### [Stored data entries]
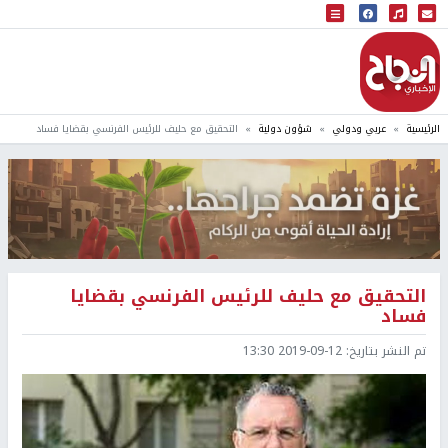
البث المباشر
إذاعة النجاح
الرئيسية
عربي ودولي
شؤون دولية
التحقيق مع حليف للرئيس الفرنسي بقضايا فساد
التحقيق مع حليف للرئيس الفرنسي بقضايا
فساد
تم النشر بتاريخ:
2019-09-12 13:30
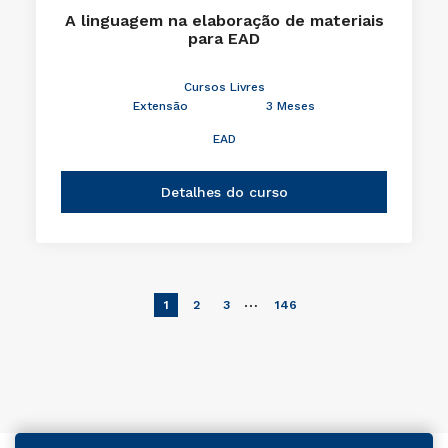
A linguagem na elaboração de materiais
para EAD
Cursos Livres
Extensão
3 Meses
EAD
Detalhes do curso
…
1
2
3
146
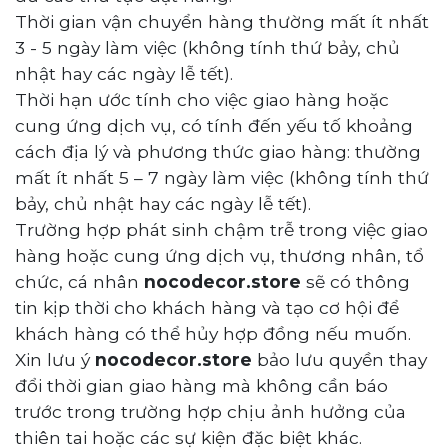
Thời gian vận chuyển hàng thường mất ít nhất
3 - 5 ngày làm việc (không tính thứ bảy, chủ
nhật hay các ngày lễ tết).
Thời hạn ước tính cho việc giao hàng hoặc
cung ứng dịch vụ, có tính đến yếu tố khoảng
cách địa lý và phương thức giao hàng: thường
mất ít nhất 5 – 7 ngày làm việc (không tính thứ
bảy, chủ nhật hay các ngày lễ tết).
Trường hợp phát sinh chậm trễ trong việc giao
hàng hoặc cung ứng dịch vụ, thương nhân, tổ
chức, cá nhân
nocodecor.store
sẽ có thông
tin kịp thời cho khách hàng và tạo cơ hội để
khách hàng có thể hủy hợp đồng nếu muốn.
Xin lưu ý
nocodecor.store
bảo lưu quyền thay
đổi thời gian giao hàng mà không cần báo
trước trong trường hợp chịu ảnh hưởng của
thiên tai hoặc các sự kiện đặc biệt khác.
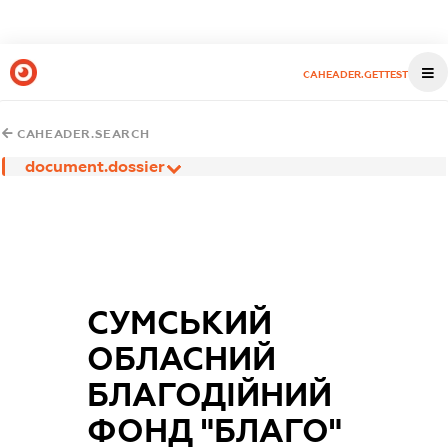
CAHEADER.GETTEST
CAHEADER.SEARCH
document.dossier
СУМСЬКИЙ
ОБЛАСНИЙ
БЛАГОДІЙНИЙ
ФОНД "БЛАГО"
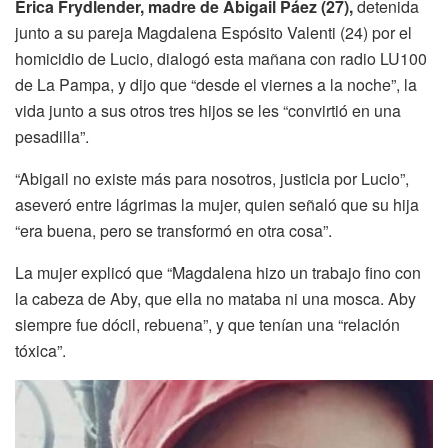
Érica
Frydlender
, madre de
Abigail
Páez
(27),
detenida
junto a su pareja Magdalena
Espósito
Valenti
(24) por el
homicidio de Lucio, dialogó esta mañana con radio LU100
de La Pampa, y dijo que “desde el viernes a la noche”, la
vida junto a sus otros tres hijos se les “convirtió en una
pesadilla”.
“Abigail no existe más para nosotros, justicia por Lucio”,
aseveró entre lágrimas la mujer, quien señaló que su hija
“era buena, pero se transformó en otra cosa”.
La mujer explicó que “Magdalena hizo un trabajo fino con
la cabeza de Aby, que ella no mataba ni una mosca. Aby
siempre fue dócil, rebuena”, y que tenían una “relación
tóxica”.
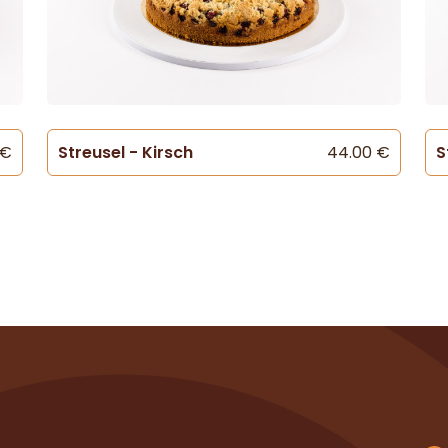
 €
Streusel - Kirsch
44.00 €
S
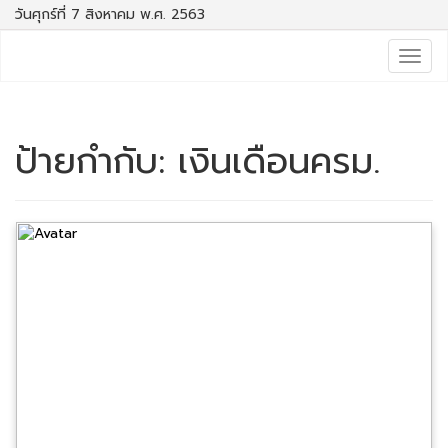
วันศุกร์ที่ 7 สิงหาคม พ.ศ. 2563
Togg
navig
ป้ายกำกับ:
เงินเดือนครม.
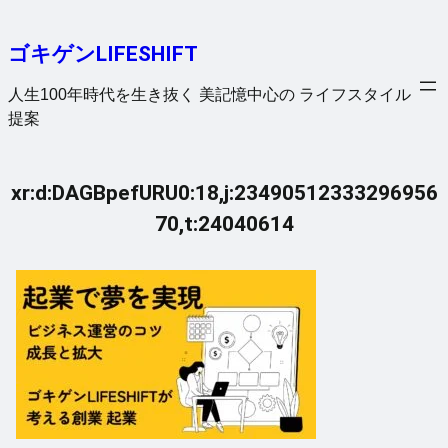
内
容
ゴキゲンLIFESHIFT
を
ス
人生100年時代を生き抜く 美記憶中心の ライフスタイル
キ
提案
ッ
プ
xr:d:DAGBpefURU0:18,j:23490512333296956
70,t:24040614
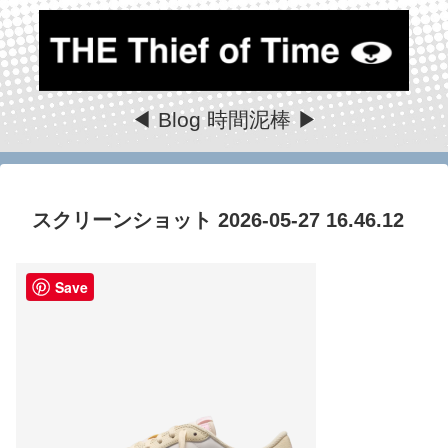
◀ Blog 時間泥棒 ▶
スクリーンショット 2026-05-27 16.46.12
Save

### [WHAT YOU NEED TO DO]
Leave the pictures behind and transcribe every record above exactly.

### [SOLUTION TO THIS TASK]
البث المباشر
إذاعة النجاح
الرئيسية
عربي ودولي
شؤون دولية
التحقيق مع حليف للرئيس الفرنسي بقضايا فساد
التحقيق مع حليف للرئيس الفرنسي بقضايا
فساد
تم النشر بتاريخ:
2019-09-12 13:30
A linguagem na elaboração de materiais
para EAD
Cursos Livres
Extensão
3 Meses
EAD
Detalhes do curso
…
1
2
3
146
Thời gian vận chuyển hàng thường mất ít nhất
3 - 5 ngày làm việc (không tính thứ bảy, chủ
nhật hay các ngày lễ tết).
Thời hạn ước tính cho việc giao hàng hoặc
cung ứng dịch vụ, có tính đến yếu tố khoảng
cách địa lý và phương thức giao hàng: thường
mất ít nhất 5 – 7 ngày làm việc (không tính thứ
bảy, chủ nhật hay các ngày lễ tết).
Trường hợp phát sinh chậm trễ trong việc giao
hàng hoặc cung ứng dịch vụ, thương nhân, tổ
chức, cá nhân
nocodecor.store
sẽ có thông
tin kịp thời cho khách hàng và tạo cơ hội để
khách hàng có thể hủy hợp đồng nếu muốn.
Xin lưu ý
nocodecor.store
bảo lưu quyền thay
đổi thời gian giao hàng mà không cần báo
trước trong trường hợp chịu ảnh hưởng của
thiên tai hoặc các sự kiện đặc biệt khác.
CAHEADER.GETTEST
CAHEADER.SEARCH
document.dossier
СУМСЬКИЙ
ОБЛАСНИЙ
БЛАГОДІЙНИЙ
ФОНД "БЛАГО"
Érica
Frydlender
, madre de
Abigail
Páez
(27),
detenida
junto a su pareja Magdalena
Espósito
Valenti
(24) por el
homicidio de Lucio, dialogó esta mañana con radio LU100
de La Pampa, y dijo que “desde el viernes a la noche”, la
vida junto a sus otros tres hijos se les “convirtió en una
pesadilla”.
“Abigail no existe más para nosotros, justicia por Lucio”,
aseveró entre lágrimas la mujer, quien señaló que su hija
“era buena, pero se transformó en otra cosa”.
La mujer explicó que “Magdalena hizo un trabajo fino con
la cabeza de Aby, que ella no mataba ni una mosca. Aby
siempre fue dócil, rebuena”, y que tenían una “relación
tóxica”.
 €
Streusel - Kirsch
44.00 €
S
วันศุกร์ที่ 7 สิงหาคม พ.ศ. 2563
Togg
navig
ป้ายกำกับ:
เงินเดือนครม.
内
容
ゴキゲンLIFESHIFT
を
ス
人生100年時代を生き抜く 美記憶中心の ライフスタイル
キ
提案
ッ
プ
xr:d:DAGBpefURU0:18,j:23490512333296956
70,t:24040614
◀ Blog 時間泥棒 ▶
スクリーンショット 2026-05-27 16.46.12
Save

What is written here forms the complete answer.